There was a gracious farewell statement on the tip of her tongue, ready to be uttered, as the car pulled up to the curb and they walked over still holding hands. Raye pulled the door open and glanced back at him, and at that moment, he smiled down at her, and what happened next was pure impulse.
Leaning up, she cupped his cheek with the hand not clasped in his and pressed her lips to his. One... two... three seconds, and then she pulled away and ducked into the car before he could have a chance to respond. Through the glass, she could make out the shock on his face, and she felt herself blushing even as she waved a hand.
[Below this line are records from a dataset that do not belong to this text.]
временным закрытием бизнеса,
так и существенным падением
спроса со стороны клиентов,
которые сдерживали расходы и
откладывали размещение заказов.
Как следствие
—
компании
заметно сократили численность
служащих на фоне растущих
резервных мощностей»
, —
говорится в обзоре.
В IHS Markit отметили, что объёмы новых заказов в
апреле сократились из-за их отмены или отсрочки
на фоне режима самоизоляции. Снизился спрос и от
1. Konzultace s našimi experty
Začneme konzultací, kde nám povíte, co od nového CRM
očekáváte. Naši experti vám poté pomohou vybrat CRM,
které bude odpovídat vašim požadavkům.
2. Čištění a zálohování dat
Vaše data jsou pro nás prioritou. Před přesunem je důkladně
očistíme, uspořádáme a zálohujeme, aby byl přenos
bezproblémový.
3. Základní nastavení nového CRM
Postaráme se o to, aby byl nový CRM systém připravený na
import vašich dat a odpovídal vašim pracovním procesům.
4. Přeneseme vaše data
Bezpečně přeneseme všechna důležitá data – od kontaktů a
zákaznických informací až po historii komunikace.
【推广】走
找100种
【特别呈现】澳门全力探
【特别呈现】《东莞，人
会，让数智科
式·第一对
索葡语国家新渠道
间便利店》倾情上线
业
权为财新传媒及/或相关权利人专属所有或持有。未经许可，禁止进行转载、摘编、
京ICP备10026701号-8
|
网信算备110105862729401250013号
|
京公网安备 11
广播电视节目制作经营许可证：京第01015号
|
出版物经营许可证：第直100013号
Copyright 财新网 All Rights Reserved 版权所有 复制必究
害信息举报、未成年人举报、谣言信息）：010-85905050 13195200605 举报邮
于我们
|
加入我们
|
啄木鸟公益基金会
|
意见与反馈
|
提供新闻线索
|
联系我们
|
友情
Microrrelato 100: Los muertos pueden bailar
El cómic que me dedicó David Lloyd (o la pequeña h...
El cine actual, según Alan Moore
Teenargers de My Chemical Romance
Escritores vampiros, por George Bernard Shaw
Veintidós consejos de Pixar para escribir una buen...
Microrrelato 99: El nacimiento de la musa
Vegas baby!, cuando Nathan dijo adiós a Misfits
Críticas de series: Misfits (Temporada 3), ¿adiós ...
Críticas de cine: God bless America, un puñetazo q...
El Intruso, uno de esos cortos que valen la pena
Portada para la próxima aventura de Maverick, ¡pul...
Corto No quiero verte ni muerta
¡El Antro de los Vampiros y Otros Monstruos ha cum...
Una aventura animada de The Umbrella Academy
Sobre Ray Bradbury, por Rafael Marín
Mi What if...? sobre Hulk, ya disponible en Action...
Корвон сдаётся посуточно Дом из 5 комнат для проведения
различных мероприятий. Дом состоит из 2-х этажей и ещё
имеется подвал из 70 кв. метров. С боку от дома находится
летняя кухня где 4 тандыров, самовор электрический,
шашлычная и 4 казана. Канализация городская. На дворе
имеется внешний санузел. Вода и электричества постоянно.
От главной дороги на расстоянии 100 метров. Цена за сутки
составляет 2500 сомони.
"Evening, miss," the driver cracked his gum and grinned at her through the rearview window. "Where to?"
Raye gave her address by rote and watched Jake through the window as the driver pulled his car into drive. Jake kept his eyes on hers, through the increasing distance and the window, until the car pulled around the corner and he disappeared out of sight.
Her heartbeat had leveled by the time she arrived home, but she could do nothing about the smile on her face.